Save This Old House: A Colonial Revival in Syracuse, NY


About This Home

Historical photo of the colonial house.

Courtesy Onondaga Historic Affiliation

This as soon as gracious home was constructed circa 1902 for a outstanding businessman and Democratic occasion chief William H. Kelley and his spouse, Nellie Dwyer Kelley. The couple raised their two youngsters there whereas William grew the household’s grocery and coal companies, represented central New York on the state Democratic committee, and commenced his 17-year time period as president of Service provider’s Financial institution and Belief Firm. The Kelleys lived in the home till 1925; round 1942 it was transformed right into a three-unit dwelling. It modified arms a number of instances after that, sitting vacant for a decade earlier than the Better Syracuse Land Financial institution acquired it in 2017, avoiding demolition.

Why Reserve it?

Colonial revival interior home details

Left: Unique decorative plaster particulars largely stay in one among two first-floor parlors. Proper: Considered one of a number of inside archways opens to an upstairs sitting space with French doorways nonetheless topped with an arched transom and as soon as sheltered by an awning on the balcony. A lot of the second ground’s trim continues to be in place
Daniel Stazzone/Better Syracuse Land Financial institution

The three,128-square-foot home retains many authentic parts, together with parquet flooring, decorative plasterwork, paneled doorways, and ornamental casings inside, in addition to fluted porch columns, clapboard siding, window trim, brackets, and dentil molding exterior. It’s the stateliest turn-of-the-century residence amongst others on the block. Syracuse is experiencing a resurgence, with important funding in its downtown and neighboring areas, together with Southside, the place the home is positioned.

What it Wants

Interior of Colonial Revival

The eating room retains its parquet flooring, moldings, and window seat.
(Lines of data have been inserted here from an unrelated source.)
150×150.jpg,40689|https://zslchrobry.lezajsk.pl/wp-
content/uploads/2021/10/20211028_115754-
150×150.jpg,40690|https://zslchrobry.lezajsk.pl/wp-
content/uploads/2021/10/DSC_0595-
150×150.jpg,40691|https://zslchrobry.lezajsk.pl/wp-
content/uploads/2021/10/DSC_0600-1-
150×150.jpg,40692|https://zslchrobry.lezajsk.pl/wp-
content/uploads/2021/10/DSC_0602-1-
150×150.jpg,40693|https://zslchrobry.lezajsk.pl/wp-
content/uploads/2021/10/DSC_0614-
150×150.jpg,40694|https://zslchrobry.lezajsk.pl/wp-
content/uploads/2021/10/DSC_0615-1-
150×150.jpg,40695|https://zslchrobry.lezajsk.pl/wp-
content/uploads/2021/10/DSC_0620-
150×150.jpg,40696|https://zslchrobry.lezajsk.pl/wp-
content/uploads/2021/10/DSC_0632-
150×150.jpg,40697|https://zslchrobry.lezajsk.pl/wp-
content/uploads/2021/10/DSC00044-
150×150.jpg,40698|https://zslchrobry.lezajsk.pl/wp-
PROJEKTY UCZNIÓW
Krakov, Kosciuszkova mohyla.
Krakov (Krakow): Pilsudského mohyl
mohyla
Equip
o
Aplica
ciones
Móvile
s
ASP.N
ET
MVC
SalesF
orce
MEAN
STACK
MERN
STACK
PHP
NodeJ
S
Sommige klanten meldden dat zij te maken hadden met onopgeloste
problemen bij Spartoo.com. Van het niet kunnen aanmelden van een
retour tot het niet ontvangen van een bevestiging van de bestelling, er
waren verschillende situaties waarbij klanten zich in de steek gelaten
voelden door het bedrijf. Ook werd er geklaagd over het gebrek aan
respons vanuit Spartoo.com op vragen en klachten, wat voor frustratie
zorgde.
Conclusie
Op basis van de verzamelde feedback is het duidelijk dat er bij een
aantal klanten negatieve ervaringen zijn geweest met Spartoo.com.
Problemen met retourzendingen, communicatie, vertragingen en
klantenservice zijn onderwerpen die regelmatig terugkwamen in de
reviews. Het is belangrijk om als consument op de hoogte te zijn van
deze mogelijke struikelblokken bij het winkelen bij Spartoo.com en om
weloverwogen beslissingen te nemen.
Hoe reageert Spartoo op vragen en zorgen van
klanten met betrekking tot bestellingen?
A lot of the primary ground was stripped of its trim when the home was slated for demolition.
Daniel Stazzone/Better Syracuse Land Financial institution

Whereas structurally sound, the home wants a top-to-bottom renovation and all new programs. Zoning rules require it to be transformed right into a single-family or two-unit home. The town gives a 10-year tax exemption for the rehab of vacant residences, and the land financial institution operates an architectural salvage program from which parts could be bought at an affordable price. Given the scope of labor, the home lends itself to a resourceful purchaser with DIY abilities and the desire to revive a grand outdated residence whose finest years could also be but to come back.

Home Stats

To take a better look and consider extra images from inside this residence right here.